People definitely like to hate things and read negative reviews. If you did a really good job of writing of a blog full of list type articles you could create some really easy link bait. Sensationalist stuff works extremely well on social media sites. If I was going to open up a payday loan site or debt consolidation, some industry full of sketchy characters I may mold a online marketing strategy around that.
Hi Aaron,
The following bullet point from your linked to post (i.e. your review of Mr. Reed's book) interest me greatly. I suspect you've likely elaborated on these topics before...if so, can you point to some of your material that best elaborate (maybe with an example), please? I know you are very busy...and I hope you have time to reply...but either way thank you very, very much for sharing as you do.
Your bullet point:
"He fails to mention pay per click marketing at all, which is huge for how to book publishing, and may even prove useful to find the right topics to write on or how much demand there is for a topic BEFORE you even write the first word. If he is recommending that search drives the bulk of your sales surely he should mention how to research market volume?"

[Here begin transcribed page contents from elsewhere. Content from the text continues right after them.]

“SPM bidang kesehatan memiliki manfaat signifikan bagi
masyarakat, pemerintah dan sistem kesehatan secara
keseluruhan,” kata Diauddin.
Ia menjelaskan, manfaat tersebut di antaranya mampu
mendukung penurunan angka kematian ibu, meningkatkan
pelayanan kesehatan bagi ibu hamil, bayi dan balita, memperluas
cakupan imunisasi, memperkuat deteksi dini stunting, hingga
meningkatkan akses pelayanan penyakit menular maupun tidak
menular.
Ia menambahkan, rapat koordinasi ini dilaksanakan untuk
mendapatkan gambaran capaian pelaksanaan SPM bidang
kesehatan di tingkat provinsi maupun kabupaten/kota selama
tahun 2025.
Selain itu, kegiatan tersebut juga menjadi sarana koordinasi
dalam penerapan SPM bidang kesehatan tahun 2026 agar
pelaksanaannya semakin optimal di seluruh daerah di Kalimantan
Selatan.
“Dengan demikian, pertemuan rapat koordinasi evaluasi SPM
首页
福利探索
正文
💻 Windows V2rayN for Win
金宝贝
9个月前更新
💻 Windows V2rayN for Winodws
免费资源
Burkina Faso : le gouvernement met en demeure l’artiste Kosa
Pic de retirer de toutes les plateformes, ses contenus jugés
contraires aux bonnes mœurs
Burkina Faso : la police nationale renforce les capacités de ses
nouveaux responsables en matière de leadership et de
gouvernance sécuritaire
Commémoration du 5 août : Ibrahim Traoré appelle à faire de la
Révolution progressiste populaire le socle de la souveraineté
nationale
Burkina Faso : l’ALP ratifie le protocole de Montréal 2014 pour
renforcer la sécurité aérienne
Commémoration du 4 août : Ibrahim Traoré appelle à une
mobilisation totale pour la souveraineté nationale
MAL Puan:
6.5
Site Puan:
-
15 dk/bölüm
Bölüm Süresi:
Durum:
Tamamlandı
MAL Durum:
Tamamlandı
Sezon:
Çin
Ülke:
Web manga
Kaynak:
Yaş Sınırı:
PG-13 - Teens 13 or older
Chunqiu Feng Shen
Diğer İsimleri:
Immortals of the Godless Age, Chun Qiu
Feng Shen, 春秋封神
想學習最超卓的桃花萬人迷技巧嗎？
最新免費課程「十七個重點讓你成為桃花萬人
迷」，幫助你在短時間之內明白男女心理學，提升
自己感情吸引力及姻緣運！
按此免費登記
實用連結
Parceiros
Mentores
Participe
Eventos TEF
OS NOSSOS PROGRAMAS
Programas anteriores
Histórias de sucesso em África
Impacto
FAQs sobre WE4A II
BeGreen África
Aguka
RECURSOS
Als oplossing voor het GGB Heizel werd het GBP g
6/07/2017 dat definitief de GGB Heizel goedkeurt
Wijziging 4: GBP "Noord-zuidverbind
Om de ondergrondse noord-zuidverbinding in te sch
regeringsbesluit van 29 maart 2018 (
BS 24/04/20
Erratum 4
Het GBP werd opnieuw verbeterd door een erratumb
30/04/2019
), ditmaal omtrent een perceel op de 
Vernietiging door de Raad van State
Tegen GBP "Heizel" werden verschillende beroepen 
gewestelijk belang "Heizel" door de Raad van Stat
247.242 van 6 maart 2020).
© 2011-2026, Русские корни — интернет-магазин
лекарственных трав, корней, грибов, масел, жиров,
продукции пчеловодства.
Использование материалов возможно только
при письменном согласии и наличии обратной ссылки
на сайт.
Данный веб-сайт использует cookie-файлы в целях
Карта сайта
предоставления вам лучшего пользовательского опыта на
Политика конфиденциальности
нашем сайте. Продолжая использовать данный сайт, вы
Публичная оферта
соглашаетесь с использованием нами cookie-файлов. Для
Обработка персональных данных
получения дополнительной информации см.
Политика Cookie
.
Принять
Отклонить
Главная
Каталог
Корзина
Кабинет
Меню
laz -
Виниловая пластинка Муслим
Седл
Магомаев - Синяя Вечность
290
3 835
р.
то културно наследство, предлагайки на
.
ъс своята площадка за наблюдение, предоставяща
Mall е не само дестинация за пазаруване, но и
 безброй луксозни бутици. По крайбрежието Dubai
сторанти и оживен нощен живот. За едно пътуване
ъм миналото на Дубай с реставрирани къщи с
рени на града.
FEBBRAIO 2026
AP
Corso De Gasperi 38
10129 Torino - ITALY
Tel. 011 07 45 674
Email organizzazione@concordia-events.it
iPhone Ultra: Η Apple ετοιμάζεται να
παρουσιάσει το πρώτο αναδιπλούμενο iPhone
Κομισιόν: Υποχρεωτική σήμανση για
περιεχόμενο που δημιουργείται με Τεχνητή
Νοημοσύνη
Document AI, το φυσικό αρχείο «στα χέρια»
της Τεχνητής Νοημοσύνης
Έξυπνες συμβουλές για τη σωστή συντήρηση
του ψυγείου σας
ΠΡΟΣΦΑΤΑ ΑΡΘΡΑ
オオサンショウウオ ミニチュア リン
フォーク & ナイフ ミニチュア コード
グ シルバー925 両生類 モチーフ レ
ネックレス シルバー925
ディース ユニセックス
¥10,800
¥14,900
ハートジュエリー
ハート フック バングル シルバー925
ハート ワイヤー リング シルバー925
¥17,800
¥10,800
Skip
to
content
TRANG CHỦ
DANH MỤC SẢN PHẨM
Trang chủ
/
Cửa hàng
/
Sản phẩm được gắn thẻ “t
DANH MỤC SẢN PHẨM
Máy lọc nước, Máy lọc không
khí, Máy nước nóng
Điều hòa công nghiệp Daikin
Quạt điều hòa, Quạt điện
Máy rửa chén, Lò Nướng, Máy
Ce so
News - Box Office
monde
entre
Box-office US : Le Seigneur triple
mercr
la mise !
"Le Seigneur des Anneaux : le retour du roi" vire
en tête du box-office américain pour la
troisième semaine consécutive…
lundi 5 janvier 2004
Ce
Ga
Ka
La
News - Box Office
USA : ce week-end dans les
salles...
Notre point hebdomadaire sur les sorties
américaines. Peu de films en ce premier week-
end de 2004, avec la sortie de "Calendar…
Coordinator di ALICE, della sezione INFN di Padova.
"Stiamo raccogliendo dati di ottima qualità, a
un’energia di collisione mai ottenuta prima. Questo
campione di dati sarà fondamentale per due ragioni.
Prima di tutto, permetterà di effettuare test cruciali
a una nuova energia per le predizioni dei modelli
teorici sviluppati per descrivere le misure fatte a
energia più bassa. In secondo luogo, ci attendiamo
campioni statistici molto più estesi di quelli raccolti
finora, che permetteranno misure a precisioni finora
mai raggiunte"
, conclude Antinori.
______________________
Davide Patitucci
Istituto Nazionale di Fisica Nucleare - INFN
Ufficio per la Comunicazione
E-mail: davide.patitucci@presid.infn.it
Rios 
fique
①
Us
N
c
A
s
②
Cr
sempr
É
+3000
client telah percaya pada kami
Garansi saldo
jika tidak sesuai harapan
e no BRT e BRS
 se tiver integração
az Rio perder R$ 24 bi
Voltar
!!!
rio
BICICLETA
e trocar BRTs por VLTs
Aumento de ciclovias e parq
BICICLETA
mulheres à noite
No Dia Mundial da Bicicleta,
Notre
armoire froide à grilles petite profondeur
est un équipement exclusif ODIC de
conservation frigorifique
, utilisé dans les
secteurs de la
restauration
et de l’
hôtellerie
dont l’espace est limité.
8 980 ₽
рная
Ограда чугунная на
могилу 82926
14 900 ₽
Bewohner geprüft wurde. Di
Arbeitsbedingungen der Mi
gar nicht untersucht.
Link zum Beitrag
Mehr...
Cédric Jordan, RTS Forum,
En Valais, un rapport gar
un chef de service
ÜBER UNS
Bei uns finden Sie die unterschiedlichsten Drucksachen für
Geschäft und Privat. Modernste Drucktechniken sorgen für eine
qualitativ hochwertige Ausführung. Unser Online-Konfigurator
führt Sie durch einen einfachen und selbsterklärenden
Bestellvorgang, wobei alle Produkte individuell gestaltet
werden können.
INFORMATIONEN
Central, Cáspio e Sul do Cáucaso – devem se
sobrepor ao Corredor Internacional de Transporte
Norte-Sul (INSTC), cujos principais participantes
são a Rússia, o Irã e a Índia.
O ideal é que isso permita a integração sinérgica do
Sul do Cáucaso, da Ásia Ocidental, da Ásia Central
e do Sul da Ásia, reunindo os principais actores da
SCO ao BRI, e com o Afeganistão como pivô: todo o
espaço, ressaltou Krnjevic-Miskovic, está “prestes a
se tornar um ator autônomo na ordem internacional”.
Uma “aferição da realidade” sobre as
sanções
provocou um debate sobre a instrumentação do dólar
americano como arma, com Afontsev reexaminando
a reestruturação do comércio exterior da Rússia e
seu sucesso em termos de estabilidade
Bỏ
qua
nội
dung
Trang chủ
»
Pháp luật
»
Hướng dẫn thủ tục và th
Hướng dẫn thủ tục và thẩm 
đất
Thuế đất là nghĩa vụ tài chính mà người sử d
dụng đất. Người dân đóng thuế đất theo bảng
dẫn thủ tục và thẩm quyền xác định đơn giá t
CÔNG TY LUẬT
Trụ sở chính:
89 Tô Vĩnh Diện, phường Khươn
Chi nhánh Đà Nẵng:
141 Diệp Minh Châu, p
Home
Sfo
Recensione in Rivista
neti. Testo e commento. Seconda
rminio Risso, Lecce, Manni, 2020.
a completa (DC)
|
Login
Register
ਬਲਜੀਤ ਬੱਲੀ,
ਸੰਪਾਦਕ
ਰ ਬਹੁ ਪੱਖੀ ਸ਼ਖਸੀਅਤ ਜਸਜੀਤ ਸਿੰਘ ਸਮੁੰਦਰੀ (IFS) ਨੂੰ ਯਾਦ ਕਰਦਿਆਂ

Very interesting post and that has been a topic of many meetings for us.
As Solomon mentioned about Debt Consolidation, we are in that exact field (kind of) Credit Repair.
It has a horrible, horrible reputation. We work our rears off to be ethical, honest and keep our business practices as transparent as possible.
There is one credit repair company that is just ruining the industry and they are huge. We've made the decision to never point out their unscrupulous ways, but man I wish somebody would.
Peoples views on this topic will be interesting.
I can agree with Marcs sentiments. I'm a website developer that is trying to do 'the right thing', i.e. build usable accessible websites to W3C standards, and the web design industry is full of folk with a copy of Dreamweaver who churn out hard to maintain table based non-semantic sites. Now it would be easy to start pointing fingers, and use these negative articles as linkbait, but what would be the impression of a site full of vitriolic bile? This approach will get the links and ranking, but what can you do with it? Surely Aarons approach to SEO is about getting the right traffic? Visitors who are motivated to use your services, not just bitter folk wanting a 'yeah, me too' kind of rant? One positively motivated visitor is worth a heap of negative visitors?